DoI didn’t sign off on compact
When Florida lawmakers entered into and ultimately approved the compact, they handed the Seminoles a monopoly on digital wagering. The Seminoles launched their Hard Rock Bet platform on 7 November 2023. The launch was unexpected and came one month before it began rolling out in-person sports betting, craps, roulette and other new games.
The compact deems any wager placed in Florida to be on Indian land, if it flows through a tribal server. Lawmakers also amended state law to allow online wagers off Indian land, if they flow through a tribal server. Taken together, those decisions mean that the tribe is acting within current state law by offering digital sports betting.
That said, lawmakers circumvented Amendment 3, according to WFA. Should WFA go back to state court, that amendment will surely play a key role.
When it comes to the federal questions, the DoJ wrote that the DoI had to allow the compact to become “deemed approved”. Haaland did not sign off on the compact.
Rather, she allowed 45 days to pass after it was submitted, at which point it became “deemed approved”. In that scenario, the DoJ wrote, the compact is in force, but “only to the extent that the compact is consistent with the provisions of IGRA”.
But IGRA only governs gaming on tribal land. The DoJ argues that the compact is “consistent” with IGRA. The “court likewise correctly determined that IGRA leaves fully intact the state’s ‘capacious’ regulatory power outside Indian territory”, wrote DoJ lawyers.
Did DoJ find loophole in Florida sports betting case?
Under IGRA, a gaming compact may also address issues “related” to other topics and “any other subjects that are directly related to the operation of gaming activities”. Digital sports betting could arguably be considered “related to the operation of gaming activities”.
And if a state is allowed “capacious” – which can mean extended or broad – power outside Indian Country, then the argument could be considered valid.
The DoJ cited the Michigan v Bay Mills Indian Community decision, writing: “If a state can authorise a tribe to conduct gaming operations on non-Indian lands under state law, the state can also authorise the tribe’s gaming activities that are related to gaming activities on Indian lands.”

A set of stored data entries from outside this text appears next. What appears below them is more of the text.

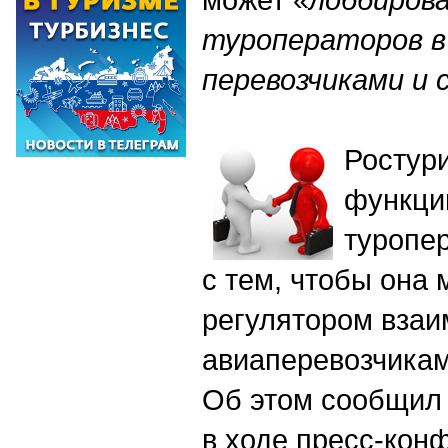
туроператоров в
перевозчиками и
Ростур
функци
туропе
с тем, чтобы она 
регулятором вза
авиаперевозчикам
Об этом сообщил
в ходе пресс-кон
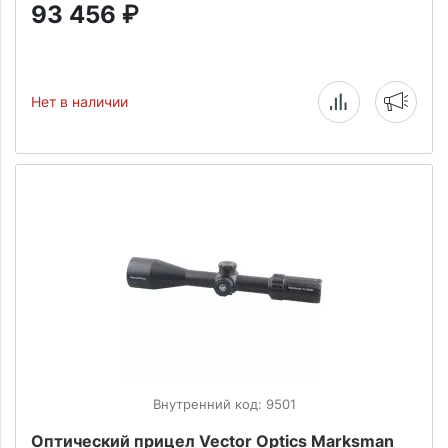
93 456
₽
Нет в наличии
Внутренний код: 9501
Оптический прицел Vector Optics Marksman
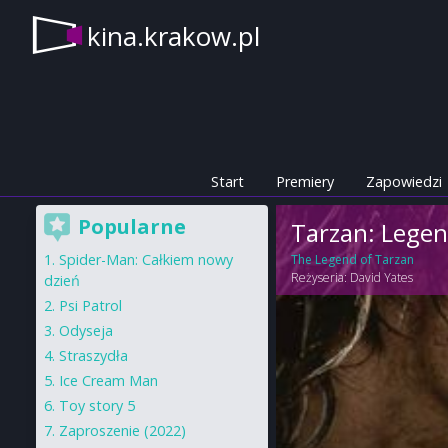
kina.krakow.pl
Start
Premiery
Zapowiedzi
Popularne
Tarzan: Lege
Spider-Man: Całkiem nowy
The Legend of Tarzan
Reżyseria:
David Yates
dzień
Psi Patrol
Odyseja
Straszydła
Ice Cream Man
Toy story 5
Zaproszenie (2022)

With regard to UIGEA, the federal government wrote that the appeals court didn’t think there was a violation. Further, a UIGEA violation was never the issue as “the issue was whether or not the DoI should have approved” the compact. And on the subject of equal protection, the DoJ argues that WFA’s argument was based on “two flawed premises” making it irrelevant.
Another DoJ argument is the contention that the Supreme Court “sits as a court of review, not first view”. Because WFA wrote that its concerns were not previously addressed, justices need not consider them. The court’s “traditional rule .. precludes a grant of certiorari… when the ‘question presented was no pressed or passed upon below’”.
There is no timeline on which the Supreme Court must determine whether or not it will take the Florida sports betting case. Traditionally, the Supreme Court hears 100-150 cases per year of the more than 7,000 filed.